An aerial view shows Abyei town after rainfall in central Sudan July 21, 2009. Abyei lies at the heart of an oil-producing, pastoral district at the heart of Africa's largest country, straddling its undefined north-south border.

Credit: Reuters/Andrew Heavens

JUBA, Sudan | Sun Sep 6, 2009 11:08pm EDT

JUBA, Sudan (Reuters) - Campaigners said on Monday they had found serious discrepancies in reports of Sudan's oil revenues which could mean Khartoum's government was underpaying its strife torn south by hundreds of millions of dollars.

The findings by UK-based Global Witness could spark a political storm in Sudan, where relations between its Muslim north and mostly Christian south have remained tense since the end of their two-decade civil war in 2005.

Under the 2005 peace accord, both sides agreed to share the country's oil wealth, with the south receiving half the state revenues from the oil drilled from its territory.

Global Witness said it had found revenues from some oilfields published by Sudan's Ministry of Finance -- among the figures used to calculate the southern share -- were lower than revenues for the same oilfields published by operator China National Petroleum Corporation (CNPC).

No one from Sudan's Ministry of Finance or of Energy and Mining was immediately available for comment.

The study "raises serious questions about whether the revenues are being shared fairly," said a statement by Global Witness, a group which campaigns against conflict and corruption related to natural resources.

"Mismatches of this magnitude represent potentially massive sums of money."

Global Witness campaigner Rosie Sharpe told Reuters in an email the extent of the discrepancy varied from field to field and year to year "but is of the order of 10 percent."

The group's statement said a total undercount of 10 percent since 2005 would mean "the southern government would be owed more than $600 million."

TIMING SENSITIVE

Sharpe told Reuters the findings did not necessarily mean the Khartoum government was cheating the south out of money.

"It could be that it is the oil company that overstates the figures, although the figures do come from their annual report, an official publication of a multi-billion dollar company."

Sudan currently pumps some 500,000 barrels of oil a day, much of it found in the south.

The findings come at a sensitive time for Sudan, which has national elections scheduled in April 2010 and a referendum on southern independence in 2011. Any return to conflict would have a disastrous impact on Sudan and the surrounding region.

The south's former rebel Sudan People's Liberation Movement (SPLM) is part of the coalition government in Khartoum set up under the peace deal.

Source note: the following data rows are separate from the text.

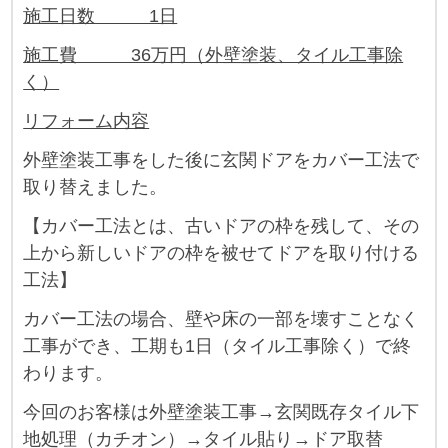
施工日数 1日
施工費 36万円（外壁塗装、タイル工事除
く）
リフォーム内容
外壁塗装工事をした後に玄関ドアをカバー工法で
取り替えました。
【カバー工法とは、古いドアの枠を残して、その
上から新しいドアの枠を被せてドアを取り付ける
工法】
カバー工法の場合、壁や床の一部を壊すことなく
工事ができ、工期も1日（タイル工事除く）で終
わります。
今回のお客様は外壁塗装工事→玄関既存タイル下
地処理（カチオン）→タイル貼り→ドア取替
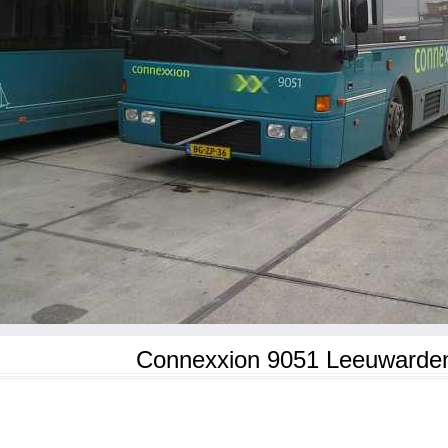
Connexxion 9051 Leeuwarde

But the SPLM has accused its northern coalition partner, the National Congress Party, of manipulating oil figures, particularly in contested border areas.

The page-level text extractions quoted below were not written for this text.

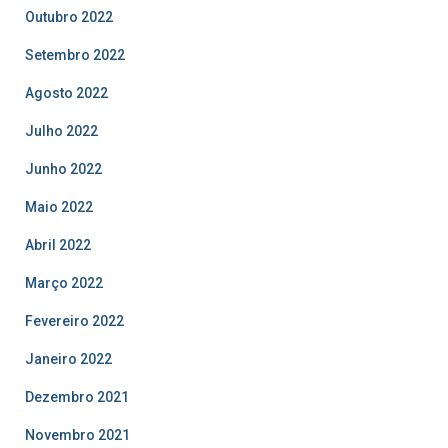
Outubro 2022
Setembro 2022
Agosto 2022
Julho 2022
Junho 2022
Maio 2022
Abril 2022
Março 2022
Fevereiro 2022
Janeiro 2022
Dezembro 2021
Novembro 2021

The Global Witness report titled "Fuelling Mistrust: the need for transparency in Sudan's oil industry" said researchers found a 9 percent discrepancy between government and company estimates for production in 2007 from Sudan's blocks 1, 2 and 4, run by the CNPC-led Greater Nile Petroleum Operating Company.

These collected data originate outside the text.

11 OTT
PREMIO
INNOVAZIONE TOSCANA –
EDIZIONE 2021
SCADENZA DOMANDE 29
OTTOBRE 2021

In 2005, Global Witness said there was a 26 per cent difference between government and CNPC reports for blocks 1, 2 and 4, combined with block 6, also controlled by CNPC.

The study found a discrepancy of 14 percent for 2007 figures from blocks 3 and 7, operated by the CNPC-dominated Petrodar.

It said it had not found significant discrepancies for oilfields in north Sudan, from which Khartoum does not have to pay revenues to the south.

Global Witness said there was also a lack of transparency in how Sudan's national government deducted money from southern revenues for pipeline fees and marketing costs.